Visibly, Angie struggled back more tears.

“She would have wanted to surprise me, too. Well, all of us. Shauna at the center, and the rest of us surrounding her. That’s so Erin. The costume? God, that was Erin, too. Do it large or forget about it, make it fun or what’s the point?”

She drank again.

“Do you know just one more sorrow in all this? That trip? Shauna’s had that dream since she was a little girl. Now she’ll never be able to go. It would break her heart all over again to go. So that dream’s dead, too. Maybe that’s a small, silly thing, but—”

“No, it’s not,” Peabody said. “It’s not small or silly.”

“She’s holding up right now. She’s so angry, and that’s helping her hold up. I need to find my anger again, but right now? I’m too fucking tired to be angry.”

“Shauna’s staying with you.”

“She doesn’t want to go back to their apartment. I can’t blame her, as I’m going to have a hard time going there myself. But I want to help Erin’s family get her things. Becca’s gotten some of Shauna’s. Shauna’s going to sublet it, look for another place. She can stay with me until.”

“That’s generous. You’ve only known her about a year.”

“Erin loved her,” Angie said simply. “And she loved Erin. She needs a safe place, and I have the room. Erin would expect it of me.”

“Becca doesn’t have the room?”

“Becca and Greg? No, not really. They’d squeeze her in, absolutely they’d do that. But I have the room—a dedicated guest room, and two baths. Shauna and I have gotten to be good friends over the last year or so, with the foundation we both loved Erin.”

“Why do you think Erin asked Donna to bring the case to the D&D, and not you?”

“There’s a question I’ve asked myself over and over since we found out about the case, and I realized you think whoever did bring it killed her. If she’d have asked me…”

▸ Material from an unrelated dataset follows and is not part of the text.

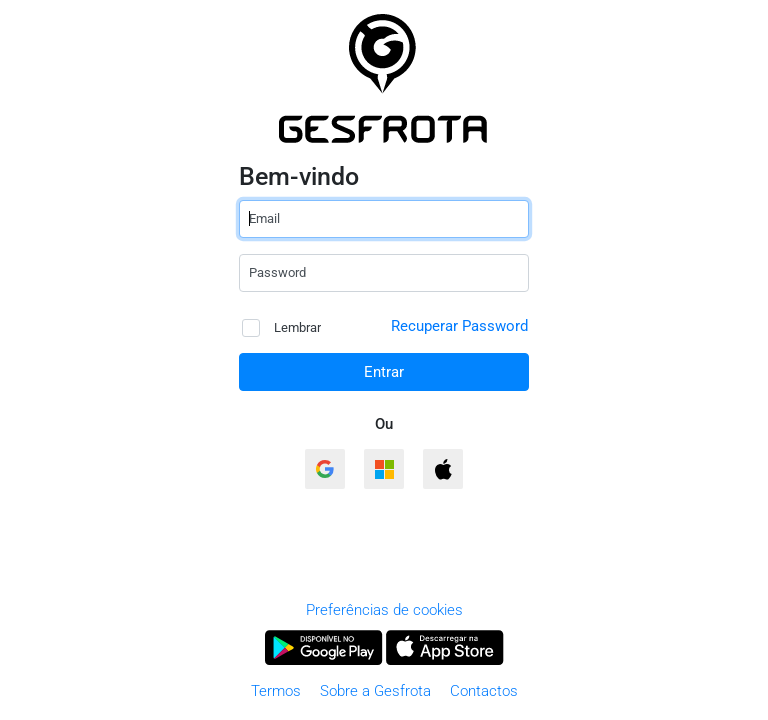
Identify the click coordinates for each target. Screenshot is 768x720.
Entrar (384, 372)
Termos (276, 691)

Angie shook her head. “No point going there. I think she asked Donna because they saw each other nearly every day, shared the studio space, and that’s where Erin brought the case so Shauna didn’t stumble over the surprise. And Donna thought she had a few days after the wedding before her sister had the baby.”

“Seems like babies come when they want to,” Peabody commented.

“Yeah.” As Becca had, Angie turned the tube around and around. “Donna started worrying there when her sister let her know at the last visit, the midwife said it could be any day.”

“Oh?” This was fresh, Eve thought. “When was that?”

“I… I’m not sure. No, wait. It had to be last Friday. I happened to talk to Donna right after she got the news from her sister. I remember because she was so excited about the baby, but really worried about the party, and said she had to let Erin know.”

Angie lifted her hands. “At the time I thought she overreacted—and she can do that,” Angie added with a smile. “But I didn’t know she was supposed to bring the overnight case in for Erin.”

“You don’t seem surprised or shaken by the fact we believe one of your group killed Erin.”

Angie met Eve’s gaze levelly. “I suppose because I have to believe that, too. At first I had to think it was someone else, in the club, working at the club. But what sense is there in that? Someone gets in that room with her, kills her that way, and for what? The hardly anything she had of value? Some stranger just happens to get into that room when she’s in there, or going in?”